Исход - Игорь Шенфельд
Шрифт:
Интервал:
Закладка:
Когда они были уже недалеко от цели, их обогнала, матерясь и распивая пиво, шумная ватага молодых людей — человек восемь. Когда эта развязная салажня ушла вперед, оглядываясь и произнося всякую гадость, старый Аугуст поморщился, а Анечка сказала: «Какие дураки противные! В Германии таких не будет, правда, деда?».
— Нет, там таких не будет, Анютка. Германия — чистая страна.
Шпана исчезла за поворотом, и Аугуст с Анечкой остановились, чтобы еще раз передохнуть и полюбоваться видом на город внизу, на Волгу, разлившуюся широким водохранилищем, и на длиннющий мост, убегающий на ту сторону синих вод, в город Энгельс. По мосту в Энгельс бесконечной чередой удирали машины, как будто им плохо было в Саратове, однако одновременно видно было, что столько же автомобилей и с такой же скоростью возвращается по мосту обратно, доказывая этим, что и там, в Энгельсе ничем не лучше, чем в Саратове; восстанавливая, таким образом, равновесие неблагополучия по меньшей мере в мире машин.

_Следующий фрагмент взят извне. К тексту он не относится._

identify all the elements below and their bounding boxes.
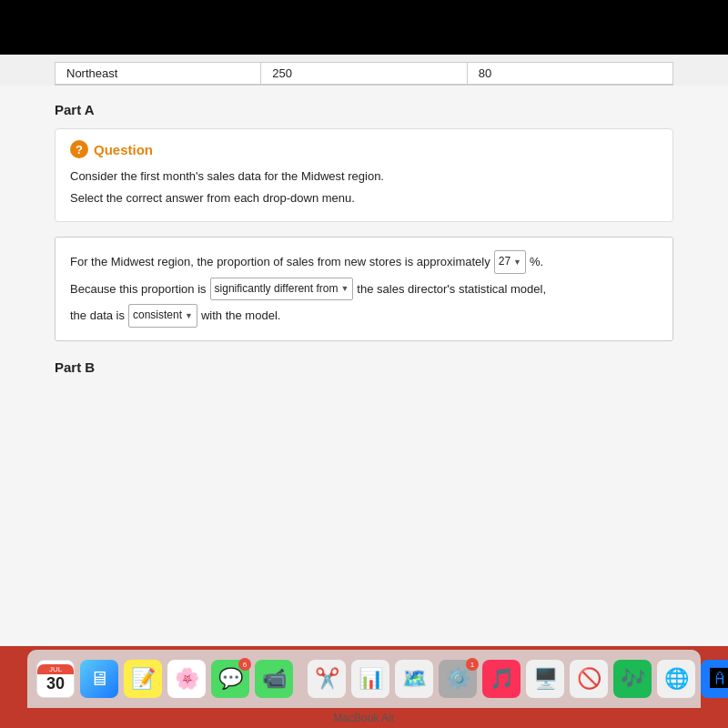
- dock-item-editor[interactable]: ✂️: [308, 660, 346, 698]
- settings-badge: 1: [466, 658, 479, 671]
- dock-item-keynote[interactable]: 🖥️: [526, 660, 564, 698]
- data-consistency-dropdown[interactable]: consistent ▼: [128, 304, 197, 328]
- dock-item-browser[interactable]: 🌐: [657, 660, 695, 698]
- answer-line3-pre: the data is: [70, 305, 125, 326]
- proportion-value: 27: [499, 252, 511, 272]
- consistency-value: consistent: [133, 306, 182, 326]
- dock-item-maps[interactable]: 🗺️: [395, 660, 433, 698]
- question-icon: ?: [70, 140, 88, 158]
- dock-item-notes[interactable]: 📝: [124, 660, 162, 698]
- question-title: Question: [94, 142, 153, 157]
- macbook-label: MacBook Air: [0, 708, 728, 728]
- dock-item-messages[interactable]: 💬 6: [211, 660, 249, 698]
- question-line2: Select the correct answer from each drop…: [70, 189, 658, 207]
- content-area: Part A ? Question Consider the first mon…: [0, 86, 728, 646]
- calendar-date: 30: [46, 674, 65, 693]
- messages-badge: 6: [238, 658, 251, 671]
- answer-line2-post: the sales director's statistical model,: [357, 278, 546, 299]
- black-top-bar: [0, 0, 728, 55]
- proportion-dropdown[interactable]: 27 ▼: [494, 250, 526, 274]
- screen-area: Northeast 250 80 Part A ? Question Consi…: [0, 55, 728, 646]
- dock-item-music[interactable]: 🎵: [482, 660, 521, 698]
- proportion-arrow: ▼: [513, 255, 521, 269]
- answer-line2-pre: Because this proportion is: [70, 278, 207, 299]
- consistency-arrow: ▼: [185, 308, 193, 323]
- dock-item-calendar[interactable]: JUL 30: [36, 660, 75, 698]
- answer-line-2: Because this proportion is significantly…: [70, 278, 658, 301]
- question-line1: Consider the first month's sales data fo…: [70, 167, 658, 186]
- table-cell-region: Northeast: [56, 63, 261, 84]
- table-row: Northeast 250 80: [56, 63, 672, 85]
- part-a-label: Part A: [55, 102, 673, 117]
- dock-item-appstore[interactable]: 🅰 1: [701, 660, 728, 698]
- answer-line-1: For the Midwest region, the proportion o…: [70, 250, 658, 274]
- answer-line1-pre: For the Midwest region, the proportion o…: [70, 251, 490, 272]
- dock-item-settings[interactable]: ⚙️ 1: [439, 660, 477, 698]
- dock-item-numbers[interactable]: 📊: [351, 660, 389, 698]
- table-cell-col3: 80: [468, 63, 672, 84]
- dock-item-spotify[interactable]: 🎶: [613, 660, 652, 698]
- dock-item-finder[interactable]: 🖥: [80, 660, 118, 698]
- question-header: ? Question: [70, 140, 658, 158]
- table-cell-col2: 250: [261, 63, 467, 84]
- answer-line3-post: with the model.: [201, 305, 280, 326]
- dock-item-news[interactable]: 🚫: [570, 660, 608, 698]
- macbook-bottom: JUL 30 🖥 📝 🌸 💬 6 📹 ✂️ 📊 🗺️ ⚙️ 1 🎵: [0, 646, 728, 728]
- answer-line-3: the data is consistent ▼ with the model.: [70, 304, 658, 328]
- answer-line1-post: %.: [530, 251, 543, 272]
- proportion-comparison-dropdown[interactable]: significantly different from ▼: [210, 278, 354, 301]
- dock-area: JUL 30 🖥 📝 🌸 💬 6 📹 ✂️ 📊 🗺️ ⚙️ 1 🎵: [27, 650, 701, 708]
- comparison-arrow: ▼: [340, 281, 349, 296]
- table-area: Northeast 250 80: [55, 62, 673, 86]
- comparison-value: significantly different from: [215, 279, 339, 299]
- answer-box: For the Midwest region, the proportion o…: [55, 237, 673, 341]
- dock-item-facetime[interactable]: 📹: [255, 660, 293, 698]
- question-box: ? Question Consider the first month's sa…: [55, 128, 673, 222]
- part-b-label: Part B: [55, 359, 673, 375]
- calendar-month: JUL: [37, 664, 74, 674]
- dock-item-photos[interactable]: 🌸: [167, 660, 206, 698]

Река тоже сильно изменилась за прошедшие полвека: это была уже не та Волга, которую Аугуст видел в детстве. Волга выросла и разлилась на три горизонта за счет водохранилища, которое наполнили только недавно, в шестидесятые годы. Воистину, упрямство человеческое в соперничестве с Создателем за власть над Природой, не желало признавать никаких рубиконов. Что ж, в данном случае труды Бога и человека складывались, впечатляя в лад, и пели гимн одновременно душе и разуму — светом, простором, легким ветром, рисующим плавные узоры на зеркале синих вод вдали, яркими красками лета, но и настырностью моста, упорно шагающего через воды и острова на другой берег, к другой жизни, но и красотой старого города — города, горести, проблемы и печали которого были отсюда, с птичьей высоты, не видны и не слышны.
Какие, интересно, горести, проблемы и печали предстоит испытать им там, в чужой стране, в Германии? Ведь не может же быть такого, чтобы жизнь на чужбине потекла как сладкий сон. За все, за все нужно чем-то платить в этом мире. Тоской, наверное, и знакомым чувством — ностальгией. Неужели придется испытать ее еще раз?..
Анечка как будто услышала последние мысли деда, и спросила его:
— А где Германия, дедушка: в какой стороне?
Аугуст махнул рукой на запад: «Где-то там».
— А нам там будет хорошо?
— Да, Анютка, нам будет хорошо там.
— А почему нам здесь плохо?
— Здесь не только нам, здесь многим сейчас плохо. Только не все могут уехать, как мы. Не все и хотят… — тяжело вздохнул Аугуст.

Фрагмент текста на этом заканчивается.